I need Testosterone Therapy if I have a low sex drive.
Myth. Men with a low sex drive, fading energy, mood changes and erectile dysfunction may have low testosterone levels. This is also known as low-T. However, these symptoms can be caused by other reasons. While there are a variety of medications to treat low-T, not everyone is a candidate.
Men with an untreated heart problem, sleep apnea or a history of elevated red blood cell counts should not take testosterone therapy because it could worsen these health issues. Men with prostate and breast cancer should be very careful about taking these medications and discuss the risks and benefits with a physician. Men planning on having children should not take testosterone therapy because it can lower sperm count and fertility.
A biopsy causes cancer to spread.
Myth. Most biopsies (such as those used to sample prostate tumors) are done using a coaxial technique. The biopsied tissue is contained right away in the tunnel like metal sheath tool used to access the area. This technique removes the risk of moving cancer cells from the site where they are biopsied to anywhere else.
A large study of 3,000 men undergoing transperineal prostate biopsy showed no signs of cancer spreading due to prostate biopsy. These findings should reassure patients and doctors that biopsies are very safe.
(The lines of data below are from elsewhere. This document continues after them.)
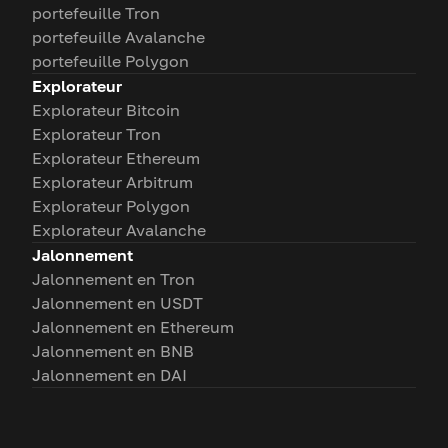
portefeuille Tron
portefeuille Avalanche
portefeuille Polygon
Explorateur
Explorateur Bitcoin
Explorateur Tron
Explorateur Ethereum
Explorateur Arbitrum
Explorateur Polygon
Explorateur Avalanche
Jalonnement
Jalonnement en Tron
Jalonnement en USDT
Jalonnement en Ethereum
Jalonnement en BNB
Jalonnement en DAI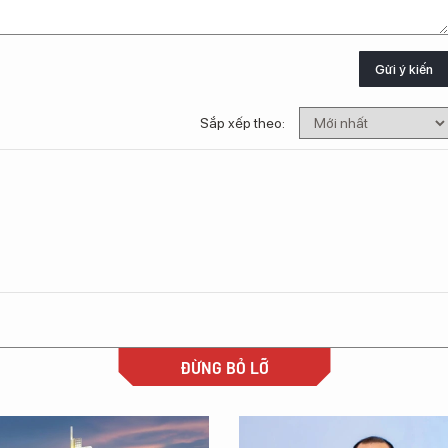
Gửi ý kiến
Sắp xếp theo:
ĐỪNG BỎ LỠ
UTIs are always complicated.
Myth. There are two types of urinary tract infections (UTIs): simple and complicated. Simple UTIs are infections that happen in healthy people with normal urinary tracts. A simple UTI can be treated with a short, 3-day course of antibiotics. However, some infections may need to be treated longer.
Even if pain and the urge to urinate go away after a few doses, you should still take the full course of the antibiotic. This ensures the UTI is fully treated. If you cut your treatment short, you increase the chance the UTI will return. You should also drink plenty of liquids, especially if you have a UTI.